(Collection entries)
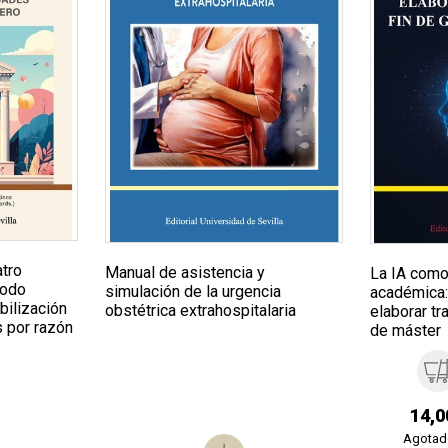
atro
Manual de asistencia y
La IA como
todo
simulación de la urgencia
académica:
bilización
obstétrica extrahospitalaria
elaborar tr
s por razón
de máster
14,0
Agotad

#### WHAT THIS TASK INVOLVES
Each line from the one containing "obstétrica extrahospitalaria" through the end of the entries, both included, is to be returned exactly, with no other lines.

#### SOLUTION
obstétrica extrahospitalaria
elaborar tr
s por razón
de máster
14,0
Agotad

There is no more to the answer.